[Records for this task]
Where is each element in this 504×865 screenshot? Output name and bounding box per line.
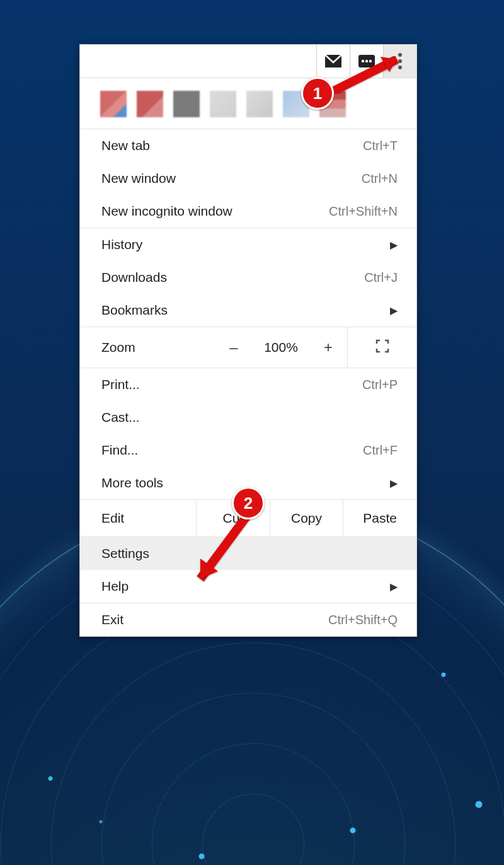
menu-item-history[interactable]: History ▶ [80, 228, 416, 261]
menu-item-zoom: Zoom – 100% + [80, 327, 416, 368]
svg-point-7 [398, 66, 402, 69]
menu-label: More tools [101, 475, 163, 491]
menu-item-settings[interactable]: Settings [80, 537, 416, 570]
menu-label: History [101, 237, 142, 252]
menu-item-cast[interactable]: Cast... [80, 401, 416, 434]
menu-item-downloads[interactable]: Downloads Ctrl+J [80, 261, 416, 294]
chrome-main-menu: New tab Ctrl+T New window Ctrl+N New inc… [80, 129, 416, 636]
submenu-arrow-icon: ▶ [390, 477, 398, 489]
chrome-menu-button[interactable] [384, 45, 416, 78]
menu-label: Help [101, 579, 129, 594]
svg-point-2 [362, 60, 364, 62]
menu-item-new-window[interactable]: New window Ctrl+N [80, 162, 416, 195]
browser-toolbar [80, 45, 416, 78]
menu-label: Exit [101, 612, 123, 627]
menu-item-new-incognito[interactable]: New incognito window Ctrl+Shift+N [80, 195, 416, 228]
menu-label: Print... [101, 377, 140, 392]
fullscreen-icon [375, 339, 390, 357]
menu-label: Cast... [101, 410, 140, 425]
menu-label: Find... [101, 443, 138, 458]
menu-item-edit: Edit Cut Copy Paste [80, 500, 416, 537]
menu-item-help[interactable]: Help ▶ [80, 570, 416, 603]
menu-label: Downloads [101, 270, 167, 285]
edit-label: Edit [80, 500, 196, 537]
profile-avatar[interactable] [137, 91, 163, 117]
menu-label: Bookmarks [101, 303, 168, 318]
svg-point-4 [369, 60, 372, 62]
mail-extension-button[interactable] [317, 45, 350, 78]
menu-item-print[interactable]: Print... Ctrl+P [80, 368, 416, 401]
menu-item-more-tools[interactable]: More tools ▶ [80, 467, 416, 499]
menu-item-new-tab[interactable]: New tab Ctrl+T [80, 129, 416, 162]
menu-shortcut: Ctrl+Shift+Q [328, 613, 398, 627]
zoom-out-button[interactable]: – [215, 327, 253, 368]
chrome-menu-window: New tab Ctrl+T New window Ctrl+N New inc… [79, 44, 417, 637]
menu-shortcut: Ctrl+J [364, 270, 398, 285]
svg-point-3 [365, 60, 368, 62]
menu-label: New window [101, 171, 176, 186]
svg-point-6 [398, 59, 402, 63]
menu-item-find[interactable]: Find... Ctrl+F [80, 434, 416, 467]
svg-point-5 [398, 53, 402, 57]
menu-shortcut: Ctrl+P [362, 378, 398, 392]
menu-label: New tab [101, 138, 150, 153]
menu-shortcut: Ctrl+T [363, 139, 398, 153]
fullscreen-button[interactable] [347, 327, 416, 368]
menu-label: New incognito window [101, 204, 232, 219]
profile-avatar[interactable] [100, 91, 127, 117]
submenu-arrow-icon: ▶ [390, 305, 398, 316]
profile-avatar[interactable] [173, 91, 200, 117]
menu-item-bookmarks[interactable]: Bookmarks ▶ [80, 294, 416, 327]
zoom-in-button[interactable]: + [309, 327, 347, 368]
more-vert-icon [398, 52, 403, 70]
menu-shortcut: Ctrl+F [363, 443, 398, 458]
menu-label: Settings [101, 546, 149, 561]
menu-item-exit[interactable]: Exit Ctrl+Shift+Q [80, 603, 416, 636]
password-icon [358, 55, 375, 67]
password-extension-button[interactable] [350, 45, 384, 78]
profile-row [80, 78, 416, 129]
edit-cut-button[interactable]: Cut [196, 500, 270, 537]
mail-icon [325, 55, 341, 67]
zoom-value: 100% [253, 327, 309, 368]
zoom-label: Zoom [80, 327, 215, 368]
profile-avatar[interactable] [319, 91, 346, 117]
submenu-arrow-icon: ▶ [390, 581, 398, 593]
menu-shortcut: Ctrl+N [362, 171, 398, 186]
address-bar-area[interactable] [80, 45, 317, 78]
edit-paste-button[interactable]: Paste [343, 500, 416, 537]
profile-avatar[interactable] [283, 91, 309, 117]
edit-copy-button[interactable]: Copy [270, 500, 343, 537]
menu-shortcut: Ctrl+Shift+N [329, 204, 398, 219]
profile-avatar[interactable] [210, 91, 236, 117]
submenu-arrow-icon: ▶ [390, 239, 398, 251]
profile-avatar[interactable] [246, 91, 273, 117]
[/Records for this task]
Pictures aside, restate the entries word for word.

- _Reply to the exercise_:
Where is each element in this 504×865 screenshot? Output name and bounding box per line.
menu-item-history[interactable]: History ▶ [80, 228, 416, 261]
menu-item-zoom: Zoom – 100% + [80, 327, 416, 368]
svg-point-7 [398, 66, 402, 69]
menu-label: More tools [101, 475, 163, 491]
menu-item-settings[interactable]: Settings [80, 537, 416, 570]
menu-label: History [101, 237, 142, 252]
menu-item-cast[interactable]: Cast... [80, 401, 416, 434]
menu-item-downloads[interactable]: Downloads Ctrl+J [80, 261, 416, 294]
chrome-main-menu: New tab Ctrl+T New window Ctrl+N New inc… [80, 129, 416, 636]
submenu-arrow-icon: ▶ [390, 477, 398, 489]
chrome-menu-button[interactable] [384, 45, 416, 78]
menu-label: Help [101, 579, 129, 594]
svg-point-2 [362, 60, 364, 62]
menu-item-new-window[interactable]: New window Ctrl+N [80, 162, 416, 195]
browser-toolbar [80, 45, 416, 78]
menu-label: Exit [101, 612, 123, 627]
menu-item-new-incognito[interactable]: New incognito window Ctrl+Shift+N [80, 195, 416, 228]
menu-label: Print... [101, 377, 140, 392]
fullscreen-icon [375, 339, 390, 357]
menu-label: Cast... [101, 410, 140, 425]
menu-label: Find... [101, 443, 138, 458]
menu-item-edit: Edit Cut Copy Paste [80, 500, 416, 537]
menu-item-help[interactable]: Help ▶ [80, 570, 416, 603]
menu-label: Downloads [101, 270, 167, 285]
edit-label: Edit [80, 500, 196, 537]
profile-avatar[interactable] [137, 91, 163, 117]
menu-label: Bookmarks [101, 303, 168, 318]
svg-point-4 [369, 60, 372, 62]
mail-extension-button[interactable] [317, 45, 350, 78]
menu-item-print[interactable]: Print... Ctrl+P [80, 368, 416, 401]
menu-item-more-tools[interactable]: More tools ▶ [80, 467, 416, 499]
menu-item-new-tab[interactable]: New tab Ctrl+T [80, 129, 416, 162]
menu-shortcut: Ctrl+Shift+Q [328, 613, 398, 627]
zoom-out-button[interactable]: – [215, 327, 253, 368]
chrome-menu-window: New tab Ctrl+T New window Ctrl+N New inc… [79, 44, 417, 637]
menu-shortcut: Ctrl+J [364, 270, 398, 285]
svg-point-3 [365, 60, 368, 62]
menu-label: New window [101, 171, 176, 186]
svg-point-6 [398, 59, 402, 63]
menu-item-find[interactable]: Find... Ctrl+F [80, 434, 416, 467]
svg-point-5 [398, 53, 402, 57]
menu-shortcut: Ctrl+P [362, 378, 398, 392]
menu-label: New tab [101, 138, 150, 153]
menu-shortcut: Ctrl+T [363, 139, 398, 153]
fullscreen-button[interactable] [347, 327, 416, 368]
menu-label: New incognito window [101, 204, 232, 219]
profile-avatar[interactable] [100, 91, 127, 117]
submenu-arrow-icon: ▶ [390, 305, 398, 316]
profile-avatar[interactable] [173, 91, 200, 117]
menu-item-bookmarks[interactable]: Bookmarks ▶ [80, 294, 416, 327]
zoom-in-button[interactable]: + [309, 327, 347, 368]
more-vert-icon [398, 52, 403, 70]
menu-shortcut: Ctrl+F [363, 443, 398, 458]
menu-label: Settings [101, 546, 149, 561]
menu-item-exit[interactable]: Exit Ctrl+Shift+Q [80, 603, 416, 636]
password-icon [358, 55, 375, 67]
password-extension-button[interactable] [350, 45, 384, 78]
profile-row [80, 78, 416, 129]
edit-cut-button[interactable]: Cut [196, 500, 270, 537]
mail-icon [325, 55, 341, 67]
zoom-value: 100% [253, 327, 309, 368]
zoom-label: Zoom [80, 327, 215, 368]
profile-avatar[interactable] [319, 91, 346, 117]
submenu-arrow-icon: ▶ [390, 581, 398, 593]
menu-shortcut: Ctrl+N [362, 171, 398, 186]
address-bar-area[interactable] [80, 45, 317, 78]
edit-paste-button[interactable]: Paste [343, 500, 416, 537]
profile-avatar[interactable] [283, 91, 309, 117]
edit-copy-button[interactable]: Copy [270, 500, 343, 537]
menu-shortcut: Ctrl+Shift+N [329, 204, 398, 219]
profile-avatar[interactable] [210, 91, 236, 117]
submenu-arrow-icon: ▶ [390, 239, 398, 251]
profile-avatar[interactable] [246, 91, 273, 117]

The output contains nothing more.